This document is a guide to contributing to the project.

We welcome all contributions. You don't need to be an expert to help out.

Checklist

Contributions are made through pull requests. Before sending a pull request, make sure you do the following:

Building from source

You'll need to build the project locally to start editing code. To install from source, clone the repository from GitHub, navigate to its root, and run the following command:

make install

Contributing code

To contribute to the project, send us pull requests. For those new to contributing, check out GitHub's guide.

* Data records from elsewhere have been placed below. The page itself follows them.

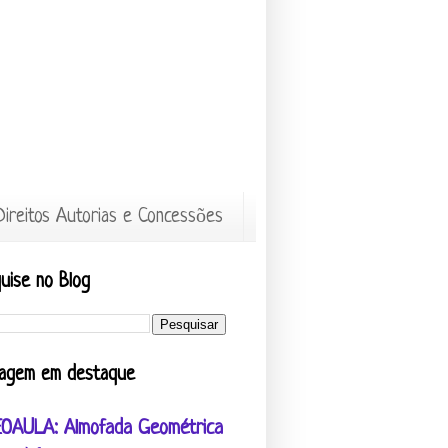
Direitos Autorias e Concessões
uise no Blog
agem em destaque
EOAULA: Almofada Geométrica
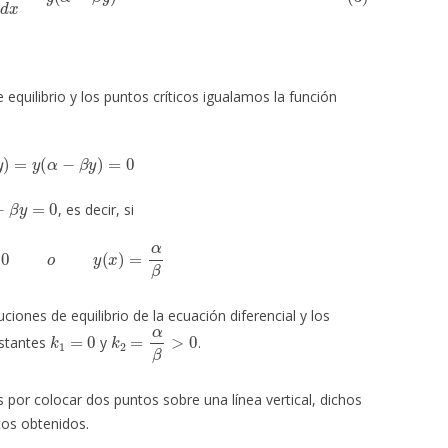
 equilibrio y los puntos críticos igualamos la función
f
(
y
)
=
y
(
α
−
β
y
)
=
0
β
y
=
0
, es decir, si
y
(
x
)
=
0
o
y
(
x
)
=
α
β
iones de equilibrio de la ecuación diferencial y los
k
1
=
0
k
2
=
α
β
>
0
nstantes
y
.
por colocar dos puntos sobre una línea vertical, dichos
cos obtenidos.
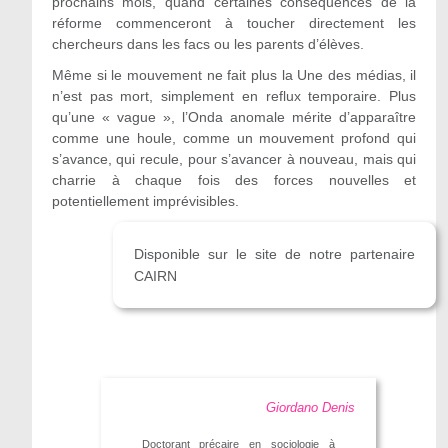
prochains mois, quand certaines conséquences de la
réforme commenceront à toucher directement les
chercheurs dans les facs ou les parents d’élèves.
Même si le mouvement ne fait plus la Une des médias, il
n’est pas mort, simplement en reflux temporaire. Plus
qu’une « vague », l’Onda anomale mérite d’apparaître
comme une houle, comme un mouvement profond qui
s’avance, qui recule, pour s’avancer à nouveau, mais qui
charrie à chaque fois des forces nouvelles et
potentiellement imprévisibles.
Disponible sur le site de notre partenaire
CAIRN
Giordano Denis
Doctorant précaire en sociologie à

Once you've made your pull request, a member of the development team will assign themselves to review it. You might have a few back-and-forths with your reviewer before it is accepted, which is completely normal. Your pull request will trigger continuous integration tests for many different Python versions and different platforms. If these tests start failing, please fix your code and send another commit, which will re-trigger the tests.

If you'd like to add a new feature, please propose your change in a GitHub issue to make sure that your priorities align with ours.

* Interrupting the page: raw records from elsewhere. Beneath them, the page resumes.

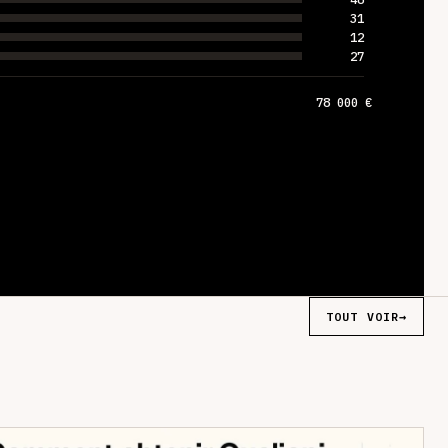
31
12
27
78 000 €
TOUT VOIR
→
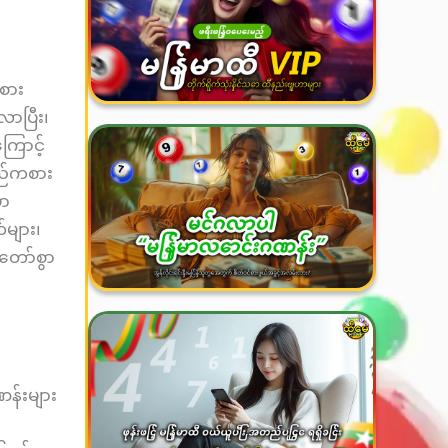
စား
ာပြီး၊
ကြောင့်
ှည်ကစား
ှာ
်များ၊
်တော်စွာ
ဏန်းများ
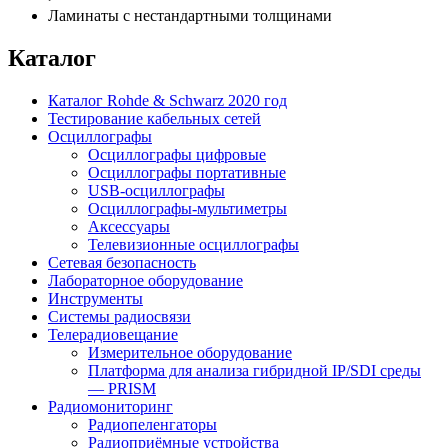
Ламинаты с нестандартными толщинами
Каталог
Каталог Rohde & Schwarz 2020 год
Тестирование кабельных сетей
Осциллографы
Осциллографы цифровые
Осциллографы портативные
USB-осциллографы
Осциллографы-мультиметры
Аксессуары
Телевизионные осциллографы
Сетевая безопасность
Лабораторное оборудование
Инструменты
Системы радиосвязи
Телерадиовещание
Измерительное оборудование
Платформа для анализа гибридной IP/SDI среды
— PRISM
Радиомониторинг
Радиопеленгаторы
Радиоприёмные устройства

If you'd like to contribute code but don't know where to start, try one of the following:

  • Read the source and enhance the documentation, or address TODOs
  • Browse the open issues, and look for the issues tagged "help wanted".

Commit conventions

We use Conventional Commits. Every commit message must have a structured prefix so tooling can generate changelogs automatically.

Format

<type>(<scope>): <short summary>

scope is optional but encouraged when the change is limited to a specific area.

Types

Type When to use
feat New feature or capability
fix Bug fix
docs Documentation only
refactor Code change that is neither a fix nor a feature
test Adding or updating tests
ci CI / build system changes
chore Maintenance tasks (deps, tooling, config)
perf Performance improvement
security Security fix or hardening

Examples

feat(templates): add devcontainer template for Python 3.13
fix: resolve path issue in bootstrap script
docs: update CONTRIBUTING with commit conventions
ci: cache uv dependencies in GitHub Actions

Breaking changes

Append ! after the type/scope and add a BREAKING CHANGE: footer:

feat!: rename make target from `book` to `docs`

BREAKING CHANGE: `make book` no longer exists; use `make docs`.

Code style

We use ruff to enforce our Python coding style. Before sending us a pull request, navigate to the project root and run

make fmt

to make sure that your changes abide by our style conventions. Please fix any errors that are reported before sending the pull request.

Writing unit tests

Most code changes will require new unit tests. Even bug fixes require unit tests, since the presence of bugs usually indicates insufficient tests. When adding tests, try to find a file in which your tests should belong; if you're testing a new feature, you might want to create a new test file.

We use the popular Python pytest framework for our tests.

Running unit tests

We use pytest to run our unit tests. To run all unit tests run the following command:

make test

Please make sure that your change doesn't cause any of the unit tests to fail.